Task goal:
Return the lines below exactly, from the first line to the line that contains "основе декларативных". Leave out pictures.

Dataset:

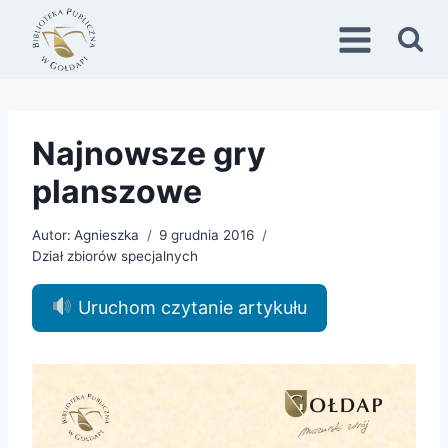
Przejdź
do
treści
Najnowsze gry
planszowe
Autor:
Agnieszka
9 grudnia 2016
Dział zbiorów specjalnych
Uruchom czytanie artykułu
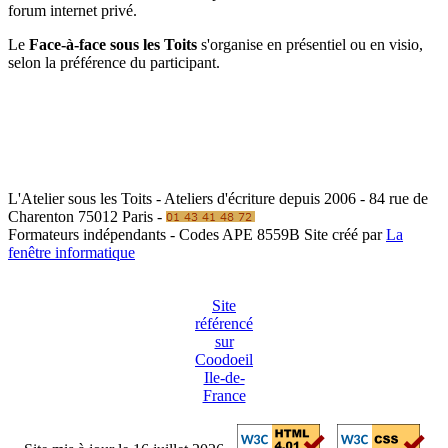
forum internet privé.
Le
Face-à-face sous les Toits
s'organise en présentiel ou en visio,
selon la préférence du participant.
L'Atelier sous les Toits - Ateliers d'écriture depuis 2006 - 84 rue de
Charenton 75012 Paris -
Formateurs indépendants - Codes APE 8559B
Site créé par
La
fenêtre informatique
Site
référencé
sur
Coodoeil
Ile-de-
France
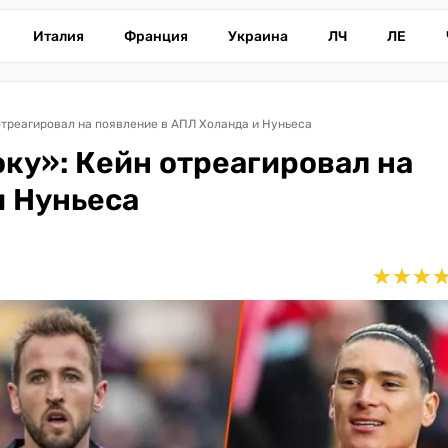
Италия
Франция
Украина
ЛЧ
ЛЕ
 отреагировал на появление в АПЛ Холанда и Нуньеса
оку»: Кейн отреагировал на
и Нуньеса
★
★
★
★
★
★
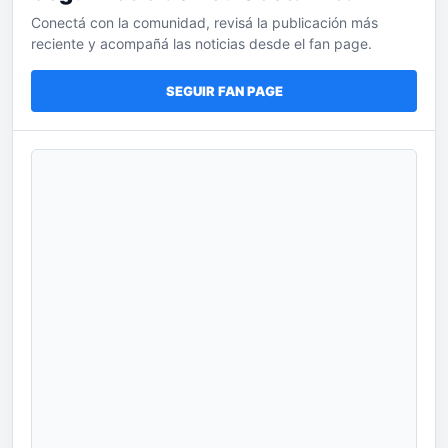
Conectá con la comunidad, revisá la publicación más
reciente y acompañá las noticias desde el fan page.
SEGUIR FAN PAGE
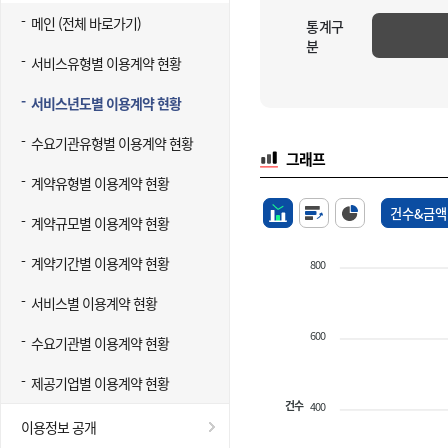
메인 (전체 바로가기)
통계구
분
서비스유형별 이용계약 현황
서비스년도별 이용계약 현황
수요기관유형별 이용계약 현황
그래프
계약유형별 이용계약 현황
건수&금액
계약규모별 이용계약 현황
계약기간별 이용계약 현황
800
서비스별 이용계약 현황
600
수요기관별 이용계약 현황
제공기업별 이용계약 현황
건수
400
이용정보 공개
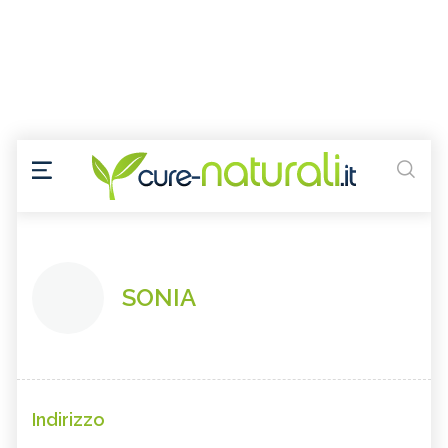
SONIA
Indirizzo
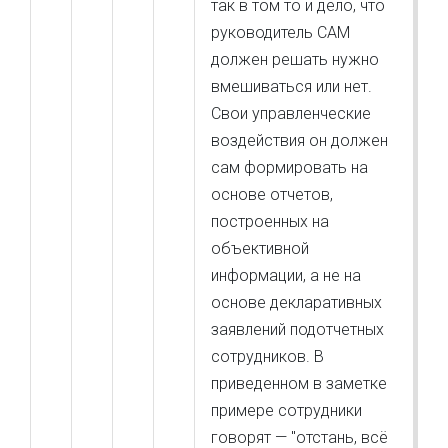
так в том то и дело, что
руководитель САМ
должен решать нужно
вмешиваться или нет.
Свои управленческие
воздействия он должен
сам формировать на
основе отчетов,
построенных на
объективной
информации, а не на
основе декларативных
заявлений подотчетных
сотрудников. В
приведенном в заметке
примере сотрудники
говорят — "отстань, всё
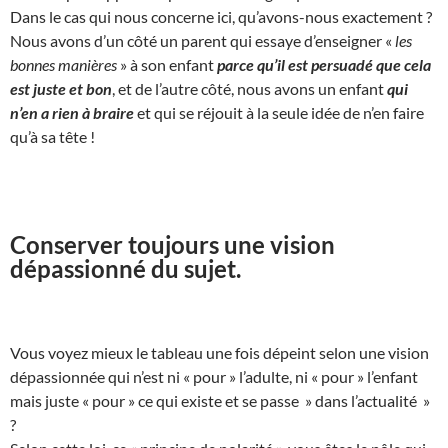
Dans le cas qui nous concerne ici, qu’avons-nous exactement ?
Nous avons d’un côté un parent qui essaye d’enseigner «
les
bonnes manières
» à son enfant
parce qu’il est persuadé que cela
est juste et bon
, et de l’autre côté, nous avons un enfant
qui
n’en a rien à braire
et qui se réjouit à la seule idée de n’en faire
qu’à sa tête !
Conserver toujours une vision
dépassionné du sujet.
Vous voyez mieux le tableau une fois dépeint selon une vision
dépassionnée qui n’est ni « pour » l’adulte, ni « pour » l’enfant
mais juste « pour » ce qui existe et se passe » dans l’actualité »
?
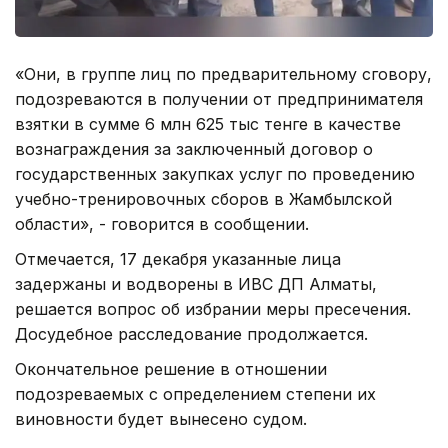
«Они, в группе лиц по предварительному сговору,
подозреваются в получении от предпринимателя
взятки в сумме 6 млн 625 тыс тенге в качестве
вознаграждения за заключенный договор о
государственных закупках услуг по проведению
учебно-тренировочных сборов в Жамбылской
области», - говорится в сообщении.
Отмечается, 17 декабря указанные лица
задержаны и водворены в ИВС ДП Алматы,
решается вопрос об избрании меры пресечения.
Досудебное расследование продолжается.
Окончательное решение в отношении
подозреваемых с определением степени их
виновности будет вынесено судом.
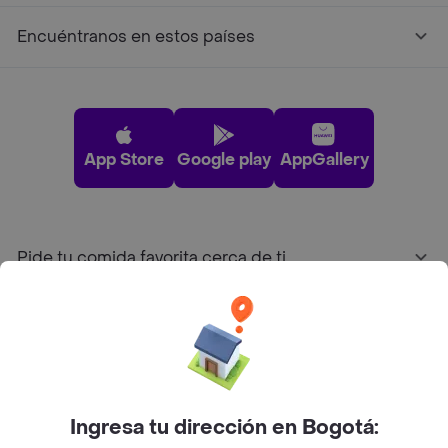
Encuéntranos en estos países
App Store
Google play
AppGallery
Pide tu comida favorita cerca de ti
Categorías
Únete a Rappi
Ingresa tu dirección en Bogotá:
Sobre Rappi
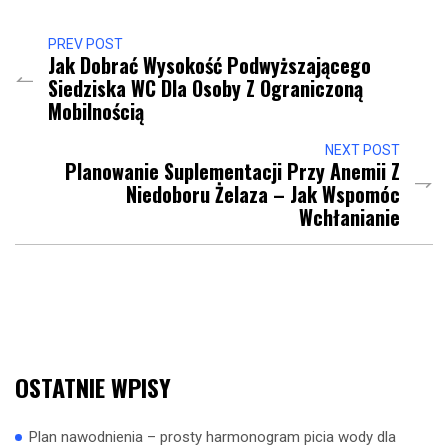
PREV POST
Jak Dobrać Wysokość Podwyższającego
Siedziska WC Dla Osoby Z Ograniczoną
Mobilnością
NEXT POST
Planowanie Suplementacji Przy Anemii Z
Niedoboru Żelaza – Jak Wspomóc
Wchłanianie
OSTATNIE WPISY
Plan nawodnienia – prosty harmonogram picia wody dla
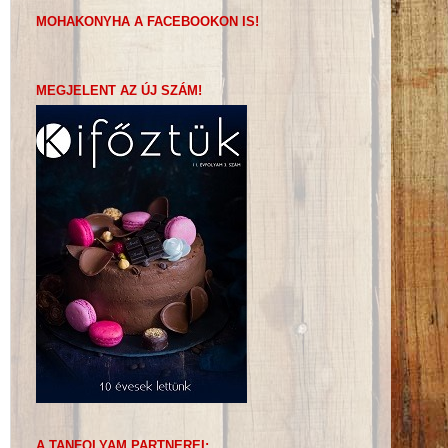
MOHAKONYHA A FACEBOOKON IS!
MEGJELENT AZ ÚJ SZÁM!
A TANFOLYAM PARTNEREI:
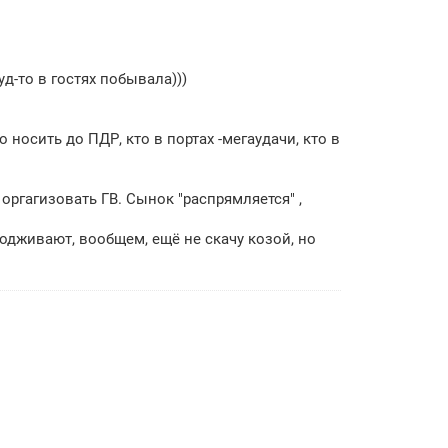
д-то в гостях побывала)))
 носить до ПДР, кто в портах -мегаудачи, кто в
оргагизовать ГВ. Сынок "распрямляется" ,
одживают, вообщем, ещё не скачу козой, но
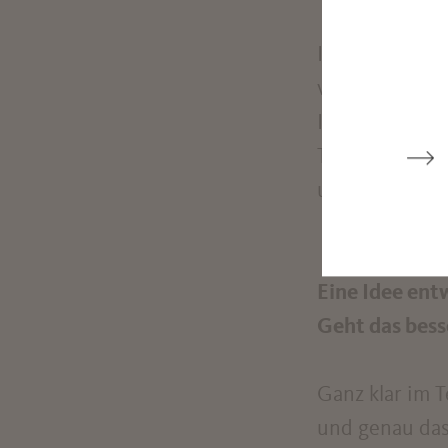
Ich finde es a
verändern kön
Integration vo
Technologien 
und Lösungen 
Eine Idee ent
Geht das bess
Ganz klar im 
und genau das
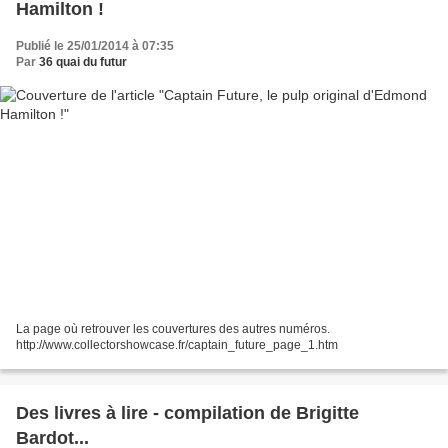
Hamilton !
Publié le 25/01/2014 à 07:35
Par
36 quai du futur
La page où retrouver les couvertures des autres numéros.
http://www.collectorshowcase.fr/captain_future_page_1.htm
Des livres à lire - compilation de Brigitte
Bardot...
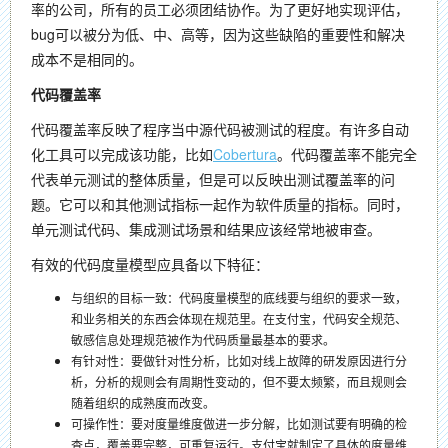
率的公司，所有的员工必须团结协作。为了更好地实现评估，
bug可以被分为低、中、高等，因为这些缺陷的重要性和解决
成本不是相同的。
代码覆盖率
代码覆盖率反映了程序当中源代码被测试的程度。有许多自动
化工具可以完成该功能，比如
Cobertura
。代码覆盖率不能完全
代表单元测试的整体质量，但是可以反映出测试覆盖率的问
题。它可以和其他测试指标一起作为软件质量的指标。同时，
单元测试代码、集成测试场景和结果应该经常地被审查。
有效的代码度量模型应具备以下特征：
与组织的目标一致：代码度量模型的底线要与组织的要求一致，
和业务相关的东西会体现在规范里。在支付宝，代码安全规范、
敏感信息处理规范被作为代码质量最基本的要求。
有针对性：要做针对性分析，比如对线上故障的研发原因进行分
析，分析的规则会有周期性变动的，但不要太频繁，而且规则会
随着组织的成熟度而改变。
可操作性：要对度量维度做进一步分解，比如测试要有明确的检
查点，覆盖要完整，可重复运行。支付宝就制定了具体的度量维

Task result:
Przejdź
do
treści
Najnowsze gry
planszowe
Autor:
Agnieszka
9 grudnia 2016
Dział zbiorów specjalnych
Uruchom czytanie artykułu
forum internet privé.
Le
Face-à-face sous les Toits
s'organise en présentiel ou en visio,
selon la préférence du participant.
L'Atelier sous les Toits - Ateliers d'écriture depuis 2006 - 84 rue de
Charenton 75012 Paris -
Formateurs indépendants - Codes APE 8559B
Site créé par
La
fenêtre informatique
Site
référencé
sur
Coodoeil
Ile-de-
France
Италия
Франция
Украина
ЛЧ
ЛЕ
 отреагировал на появление в АПЛ Холанда и Нуньеса
оку»: Кейн отреагировал на
и Нуньеса
★
★
★
★
★
★
Conectá con la comunidad, revisá la publicación más
reciente y acompañá las noticias desde el fan page.
SEGUIR FAN PAGE
메인 (전체 바로가기)
통계구
분
서비스유형별 이용계약 현황
서비스년도별 이용계약 현황
수요기관유형별 이용계약 현황
그래프
계약유형별 이용계약 현황
건수&금액
계약규모별 이용계약 현황
계약기간별 이용계약 현황
800
서비스별 이용계약 현황
600
수요기관별 이용계약 현황
제공기업별 이용계약 현황
건수
400
이용정보 공개
SONIA
Indirizzo
так в том то и дело, что
руководитель САМ
должен решать нужно
вмешиваться или нет.
Свои управленческие
воздействия он должен
сам формировать на
основе отчетов,
построенных на
объективной
информации, а не на
основе декларативных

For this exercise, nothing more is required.